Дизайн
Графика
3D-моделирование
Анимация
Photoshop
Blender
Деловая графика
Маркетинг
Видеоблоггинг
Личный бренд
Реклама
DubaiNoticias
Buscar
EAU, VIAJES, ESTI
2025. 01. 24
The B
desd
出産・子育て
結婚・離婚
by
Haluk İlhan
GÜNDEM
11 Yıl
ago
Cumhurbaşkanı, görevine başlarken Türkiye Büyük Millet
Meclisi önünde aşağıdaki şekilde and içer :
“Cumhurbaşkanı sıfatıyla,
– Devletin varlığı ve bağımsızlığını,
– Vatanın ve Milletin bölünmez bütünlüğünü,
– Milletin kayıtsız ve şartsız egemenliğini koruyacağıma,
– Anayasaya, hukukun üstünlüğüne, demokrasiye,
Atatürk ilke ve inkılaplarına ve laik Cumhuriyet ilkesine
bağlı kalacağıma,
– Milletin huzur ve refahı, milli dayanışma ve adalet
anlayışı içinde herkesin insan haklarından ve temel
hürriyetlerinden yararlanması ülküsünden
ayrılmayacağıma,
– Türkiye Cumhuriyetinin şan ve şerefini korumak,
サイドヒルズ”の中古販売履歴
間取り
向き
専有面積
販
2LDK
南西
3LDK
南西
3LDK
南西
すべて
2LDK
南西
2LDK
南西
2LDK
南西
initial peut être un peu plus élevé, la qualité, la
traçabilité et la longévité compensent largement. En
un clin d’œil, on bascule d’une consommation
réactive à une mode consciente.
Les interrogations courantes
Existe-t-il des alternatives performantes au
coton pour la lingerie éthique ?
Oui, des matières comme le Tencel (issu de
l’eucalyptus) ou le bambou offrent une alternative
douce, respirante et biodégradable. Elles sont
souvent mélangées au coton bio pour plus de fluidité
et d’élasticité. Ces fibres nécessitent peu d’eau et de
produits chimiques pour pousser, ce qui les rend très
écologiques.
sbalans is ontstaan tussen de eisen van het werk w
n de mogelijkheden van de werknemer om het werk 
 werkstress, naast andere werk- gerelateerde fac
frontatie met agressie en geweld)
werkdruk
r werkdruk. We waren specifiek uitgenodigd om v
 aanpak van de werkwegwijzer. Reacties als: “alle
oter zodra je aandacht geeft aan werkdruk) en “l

Your instructions
Repeat each of the records exactly as written.

Response for this exercise
Дизайн
Графика
3D-моделирование
Анимация
Photoshop
Blender
Деловая графика
Маркетинг
Видеоблоггинг
Личный бренд
Реклама
DubaiNoticias
Buscar
EAU, VIAJES, ESTI
2025. 01. 24
The B
desd
出産・子育て
結婚・離婚
by
Haluk İlhan
GÜNDEM
11 Yıl
ago
Cumhurbaşkanı, görevine başlarken Türkiye Büyük Millet
Meclisi önünde aşağıdaki şekilde and içer :
“Cumhurbaşkanı sıfatıyla,
– Devletin varlığı ve bağımsızlığını,
– Vatanın ve Milletin bölünmez bütünlüğünü,
– Milletin kayıtsız ve şartsız egemenliğini koruyacağıma,
– Anayasaya, hukukun üstünlüğüne, demokrasiye,
Atatürk ilke ve inkılaplarına ve laik Cumhuriyet ilkesine
bağlı kalacağıma,
– Milletin huzur ve refahı, milli dayanışma ve adalet
anlayışı içinde herkesin insan haklarından ve temel
hürriyetlerinden yararlanması ülküsünden
ayrılmayacağıma,
– Türkiye Cumhuriyetinin şan ve şerefini korumak,
サイドヒルズ”の中古販売履歴
間取り
向き
専有面積
販
2LDK
南西
3LDK
南西
3LDK
南西
すべて
2LDK
南西
2LDK
南西
2LDK
南西
initial peut être un peu plus élevé, la qualité, la
traçabilité et la longévité compensent largement. En
un clin d’œil, on bascule d’une consommation
réactive à une mode consciente.
Les interrogations courantes
Existe-t-il des alternatives performantes au
coton pour la lingerie éthique ?
Oui, des matières comme le Tencel (issu de
l’eucalyptus) ou le bambou offrent une alternative
douce, respirante et biodégradable. Elles sont
souvent mélangées au coton bio pour plus de fluidité
et d’élasticité. Ces fibres nécessitent peu d’eau et de
produits chimiques pour pousser, ce qui les rend très
écologiques.
sbalans is ontstaan tussen de eisen van het werk w
n de mogelijkheden van de werknemer om het werk 
 werkstress, naast andere werk- gerelateerde fac
frontatie met agressie en geweld)
werkdruk
r werkdruk. We waren specifiek uitgenodigd om v
 aanpak van de werkwegwijzer. Reacties als: “alle
oter zodra je aandacht geeft aan werkdruk) en “l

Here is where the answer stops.